Borrowing costs that are attributable to the acquisition or construction of qualifying assets are capitalized as part of the cost of such asset. A qualifying asset is one that requires substantial period of time to get ready for its intended use. All other borrowing costs are charged to revenue.

12. Leases

Assets taken on finance lease are capitalized at the inception of the lease at the lower of the fair value or the present value of minimum lease payments and a liability is created for an equivalent amount. Each lease rental paid is allocated between the liability and interest cost, so as to obtain a constant periodic rate of interest on outstanding liability for each period.

Operating leases in respect of office & other equipment, house for employees, Office buildings are cancelable / renewable by mutual consent on agreed terms.
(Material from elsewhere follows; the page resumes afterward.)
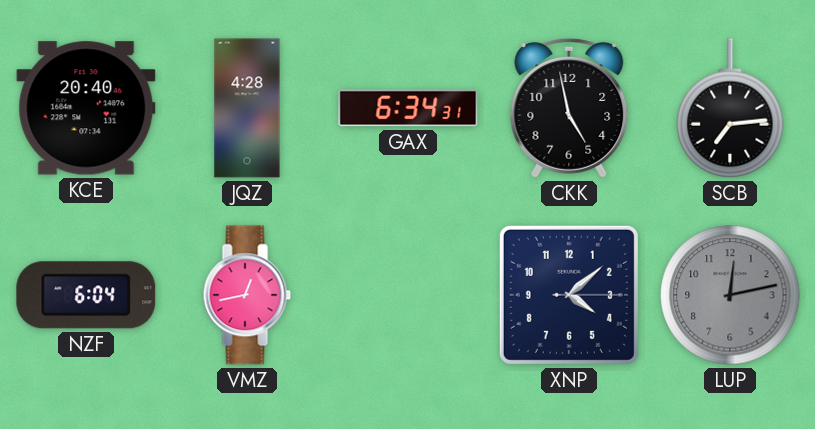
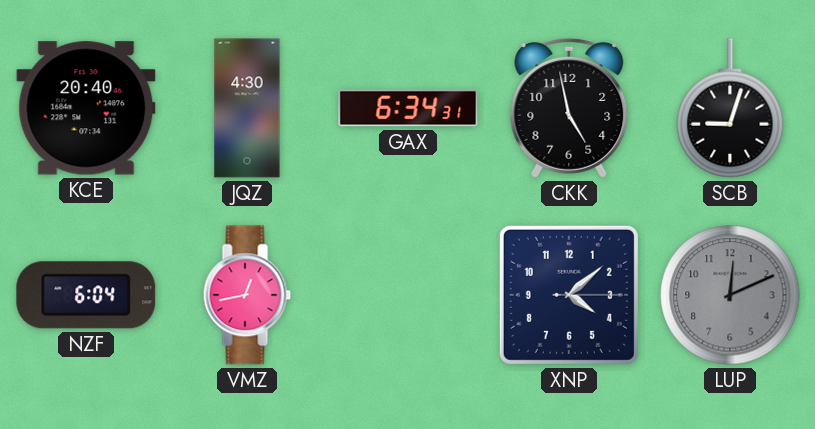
JQZ: 4:28 -> 4:30
SCB: 7:14 -> 9:03
LUP: 12:13 -> 12:11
Lease payments under an operating lease are recognized as an expense in the Profit and Loss Account.

13. Earnings per Share (EPS)

In arriving at the EPS, the Companys net profit after tax, computed in terms of the Indian GAAP, is divided by the weighted average number of equity shares outstanding on the last day of the reporting period. The EPS thus arrived at is known as ‘Basic EPS. To arrive at the diluted EPS the net profit after tax, referred above, is divided by the weighted average number of equity shares, as computed above and the weighted average number of equity share that could have been issued on conversion of shares having potential dilutive effect subject to the terms of issue of those potential shares. The date/s of issue of such potential shares determine the amount of the weighted average number potential equity shares.

14. Taxation

i) Current Tax

Provision for Current tax is made based on the liability computed in accordance with the relevant tax rates and provisions of Income Tax Act, 1961.

ii) Deferred Taxes

Deferred Tax is accounted for by computing the tax effect of timing differences which arise during the year and reverse in subsequent periods. Deferred tax assets are recognized and carried forward only to the extent that there is a reasonable certainty that sufficient future taxable income will be available against which such Deferred Tax Assets can be realized.

15. Impairment of Fixed Assets

The carrying amount of assets, other than inventories is reviewed at each balance sheet date to determine whether there is any indication of impairment. If any such indication exists, the recoverable amount of the assets is estimated. The recoverable amount is the greater of the assets net selling price and value in use which is determined based on the estimated future cash flow discounted to their present values. An impairment loss is recognized whenever the carrying amount of an asset or its cash generating unit exceeds its recoverable amount. Impairment loss is reversed if there has been a change in the estimates used to determine the recoverable amount.

16. Provisions for Contingent Liabilities and Contingent Assets

Provisions involving substantial degree of estimation in measurement are recognized when there is a present obligation as a result of past events and it is probable that there will be an outflow of resources.

Contingent liabilities are present obligations arising from a past event, when it is not probable / probability is remote that an outflow of resources will be required to settle the obligation and they are not recognized but are disclosed in the notes.

Contingent Assets are neither recognized nor disclosed in the financial statements. Provisions for Contingent Liabilities and Contingent Assets are reviewed at each Balance Sheet date.